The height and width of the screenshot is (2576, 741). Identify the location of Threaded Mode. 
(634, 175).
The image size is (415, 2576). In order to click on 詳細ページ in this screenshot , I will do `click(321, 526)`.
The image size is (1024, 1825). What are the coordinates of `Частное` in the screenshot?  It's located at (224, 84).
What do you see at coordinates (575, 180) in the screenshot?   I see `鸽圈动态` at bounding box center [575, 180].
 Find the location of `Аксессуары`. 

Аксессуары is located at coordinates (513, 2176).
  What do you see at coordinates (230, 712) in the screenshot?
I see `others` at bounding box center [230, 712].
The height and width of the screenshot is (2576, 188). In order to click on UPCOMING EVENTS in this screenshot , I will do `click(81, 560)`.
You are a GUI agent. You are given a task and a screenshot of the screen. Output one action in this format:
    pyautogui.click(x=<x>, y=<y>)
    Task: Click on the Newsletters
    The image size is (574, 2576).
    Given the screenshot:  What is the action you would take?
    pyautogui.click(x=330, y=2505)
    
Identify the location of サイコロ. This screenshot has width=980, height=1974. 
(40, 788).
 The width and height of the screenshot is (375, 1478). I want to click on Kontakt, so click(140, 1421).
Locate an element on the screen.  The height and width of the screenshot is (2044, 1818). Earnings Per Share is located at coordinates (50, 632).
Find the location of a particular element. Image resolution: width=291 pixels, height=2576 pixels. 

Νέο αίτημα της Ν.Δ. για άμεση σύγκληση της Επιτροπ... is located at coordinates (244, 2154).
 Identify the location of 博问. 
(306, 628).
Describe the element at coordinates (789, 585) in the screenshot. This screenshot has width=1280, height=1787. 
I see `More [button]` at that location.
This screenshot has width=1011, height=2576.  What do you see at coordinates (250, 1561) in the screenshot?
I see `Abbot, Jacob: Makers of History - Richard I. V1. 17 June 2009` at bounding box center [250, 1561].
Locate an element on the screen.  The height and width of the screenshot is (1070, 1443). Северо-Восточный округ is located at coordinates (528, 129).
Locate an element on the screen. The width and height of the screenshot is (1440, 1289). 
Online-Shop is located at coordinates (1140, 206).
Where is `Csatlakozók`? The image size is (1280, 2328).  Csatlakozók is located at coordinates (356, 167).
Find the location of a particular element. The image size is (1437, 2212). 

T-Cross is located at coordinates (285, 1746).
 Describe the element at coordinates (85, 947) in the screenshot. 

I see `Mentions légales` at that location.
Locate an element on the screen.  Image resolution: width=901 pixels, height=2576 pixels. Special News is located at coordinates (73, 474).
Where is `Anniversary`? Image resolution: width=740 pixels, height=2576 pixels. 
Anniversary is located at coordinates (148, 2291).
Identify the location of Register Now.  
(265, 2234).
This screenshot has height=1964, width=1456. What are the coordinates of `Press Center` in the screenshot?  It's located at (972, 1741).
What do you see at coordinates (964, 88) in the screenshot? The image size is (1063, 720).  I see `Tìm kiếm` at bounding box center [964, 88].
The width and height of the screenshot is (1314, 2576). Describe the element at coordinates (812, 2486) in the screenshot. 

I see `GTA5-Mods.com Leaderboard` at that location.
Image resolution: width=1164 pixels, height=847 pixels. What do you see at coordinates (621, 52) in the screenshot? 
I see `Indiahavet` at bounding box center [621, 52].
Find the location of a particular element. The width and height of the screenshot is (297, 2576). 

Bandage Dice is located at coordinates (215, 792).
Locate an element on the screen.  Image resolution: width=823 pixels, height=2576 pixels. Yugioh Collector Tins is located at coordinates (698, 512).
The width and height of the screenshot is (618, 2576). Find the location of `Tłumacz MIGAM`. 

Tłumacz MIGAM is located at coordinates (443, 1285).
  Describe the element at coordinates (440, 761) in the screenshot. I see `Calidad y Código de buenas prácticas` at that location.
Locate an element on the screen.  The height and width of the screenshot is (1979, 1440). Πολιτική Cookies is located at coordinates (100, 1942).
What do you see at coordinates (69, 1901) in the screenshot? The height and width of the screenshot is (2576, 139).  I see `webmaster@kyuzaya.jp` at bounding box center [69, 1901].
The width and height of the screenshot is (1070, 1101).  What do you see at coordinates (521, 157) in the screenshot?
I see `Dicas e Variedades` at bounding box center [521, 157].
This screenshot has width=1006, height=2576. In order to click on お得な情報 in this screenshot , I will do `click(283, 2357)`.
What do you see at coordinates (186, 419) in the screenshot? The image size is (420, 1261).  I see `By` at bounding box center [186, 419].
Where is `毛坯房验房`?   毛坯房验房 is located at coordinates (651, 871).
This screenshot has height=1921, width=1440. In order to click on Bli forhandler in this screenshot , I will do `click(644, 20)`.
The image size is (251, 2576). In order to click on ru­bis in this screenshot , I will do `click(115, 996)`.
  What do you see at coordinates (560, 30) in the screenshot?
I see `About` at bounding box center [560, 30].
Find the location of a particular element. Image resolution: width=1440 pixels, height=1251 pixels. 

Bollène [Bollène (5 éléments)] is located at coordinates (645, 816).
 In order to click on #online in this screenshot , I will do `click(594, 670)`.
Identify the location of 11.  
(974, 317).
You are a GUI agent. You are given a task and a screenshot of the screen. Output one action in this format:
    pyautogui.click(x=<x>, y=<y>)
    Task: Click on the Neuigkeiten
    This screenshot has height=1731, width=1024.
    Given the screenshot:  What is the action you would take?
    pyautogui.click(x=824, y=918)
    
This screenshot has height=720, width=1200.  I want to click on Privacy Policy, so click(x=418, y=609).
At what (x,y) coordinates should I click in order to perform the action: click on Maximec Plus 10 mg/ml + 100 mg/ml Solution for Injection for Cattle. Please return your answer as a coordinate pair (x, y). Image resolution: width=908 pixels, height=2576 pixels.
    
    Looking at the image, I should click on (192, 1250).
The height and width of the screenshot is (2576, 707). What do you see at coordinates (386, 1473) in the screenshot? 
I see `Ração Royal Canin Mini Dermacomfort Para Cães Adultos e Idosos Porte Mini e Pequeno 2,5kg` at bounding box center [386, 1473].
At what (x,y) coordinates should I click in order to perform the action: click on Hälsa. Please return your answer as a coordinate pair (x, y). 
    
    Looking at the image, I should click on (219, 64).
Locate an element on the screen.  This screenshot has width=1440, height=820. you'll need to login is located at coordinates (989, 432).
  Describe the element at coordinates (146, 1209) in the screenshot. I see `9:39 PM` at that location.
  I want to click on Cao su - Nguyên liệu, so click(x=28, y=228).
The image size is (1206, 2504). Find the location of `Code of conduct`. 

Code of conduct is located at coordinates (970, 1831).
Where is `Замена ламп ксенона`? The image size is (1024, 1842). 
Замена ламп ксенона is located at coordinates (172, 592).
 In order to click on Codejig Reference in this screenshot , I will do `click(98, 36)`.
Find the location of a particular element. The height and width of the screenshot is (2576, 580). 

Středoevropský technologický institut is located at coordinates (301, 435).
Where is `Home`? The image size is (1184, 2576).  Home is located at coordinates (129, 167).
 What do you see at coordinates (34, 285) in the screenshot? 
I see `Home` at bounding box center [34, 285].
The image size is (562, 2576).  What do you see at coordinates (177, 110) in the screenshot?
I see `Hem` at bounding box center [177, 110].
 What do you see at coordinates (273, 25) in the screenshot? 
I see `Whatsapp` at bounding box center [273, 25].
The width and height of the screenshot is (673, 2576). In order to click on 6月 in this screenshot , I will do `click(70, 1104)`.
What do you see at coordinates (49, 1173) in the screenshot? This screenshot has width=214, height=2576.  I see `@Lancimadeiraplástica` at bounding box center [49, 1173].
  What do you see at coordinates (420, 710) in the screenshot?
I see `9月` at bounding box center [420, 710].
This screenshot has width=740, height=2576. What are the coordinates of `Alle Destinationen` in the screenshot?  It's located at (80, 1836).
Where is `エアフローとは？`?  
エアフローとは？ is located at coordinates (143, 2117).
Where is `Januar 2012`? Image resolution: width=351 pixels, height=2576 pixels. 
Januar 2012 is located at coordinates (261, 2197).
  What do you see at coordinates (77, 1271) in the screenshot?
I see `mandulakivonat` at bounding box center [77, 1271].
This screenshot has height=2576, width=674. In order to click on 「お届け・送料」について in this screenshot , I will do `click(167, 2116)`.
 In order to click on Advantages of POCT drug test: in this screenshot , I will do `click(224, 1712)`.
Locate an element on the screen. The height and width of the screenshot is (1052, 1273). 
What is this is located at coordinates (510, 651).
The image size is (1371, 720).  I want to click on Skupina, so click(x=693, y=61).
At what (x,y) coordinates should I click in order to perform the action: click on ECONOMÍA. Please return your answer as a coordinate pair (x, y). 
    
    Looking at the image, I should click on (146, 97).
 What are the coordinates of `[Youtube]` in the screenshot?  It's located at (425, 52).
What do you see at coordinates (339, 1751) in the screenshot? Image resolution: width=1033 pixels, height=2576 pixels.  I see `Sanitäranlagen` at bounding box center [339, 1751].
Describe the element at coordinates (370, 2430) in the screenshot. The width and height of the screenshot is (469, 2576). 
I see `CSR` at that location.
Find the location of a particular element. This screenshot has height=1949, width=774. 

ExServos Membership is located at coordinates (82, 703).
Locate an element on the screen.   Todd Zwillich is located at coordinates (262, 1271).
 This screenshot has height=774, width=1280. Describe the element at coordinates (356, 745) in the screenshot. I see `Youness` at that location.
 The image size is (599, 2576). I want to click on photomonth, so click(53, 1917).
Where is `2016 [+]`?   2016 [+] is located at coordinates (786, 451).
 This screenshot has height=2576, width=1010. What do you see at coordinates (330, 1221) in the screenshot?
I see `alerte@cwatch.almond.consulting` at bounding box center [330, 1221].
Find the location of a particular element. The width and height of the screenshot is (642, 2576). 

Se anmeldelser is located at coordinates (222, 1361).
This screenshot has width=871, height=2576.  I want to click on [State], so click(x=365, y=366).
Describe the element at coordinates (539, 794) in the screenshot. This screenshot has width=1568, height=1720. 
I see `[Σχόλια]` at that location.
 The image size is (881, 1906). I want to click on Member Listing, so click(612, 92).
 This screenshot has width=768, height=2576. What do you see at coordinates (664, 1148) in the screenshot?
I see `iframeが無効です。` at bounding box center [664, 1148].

◆ ◆ ◆

#### INSTRUCTIONS FOR THE TASK
Only the lines from the first one of the listing up to and including the line where "What do you see at coordinates (575, 180)" appears are wanted, reproduced exactly.

#### EXERCISE RESULT
The height and width of the screenshot is (2576, 741). Identify the location of Threaded Mode. 
(634, 175).
The image size is (415, 2576). In order to click on 詳細ページ in this screenshot , I will do `click(321, 526)`.
The image size is (1024, 1825). What are the coordinates of `Частное` in the screenshot?  It's located at (224, 84).
What do you see at coordinates (575, 180) in the screenshot?   I see `鸽圈动态` at bounding box center [575, 180].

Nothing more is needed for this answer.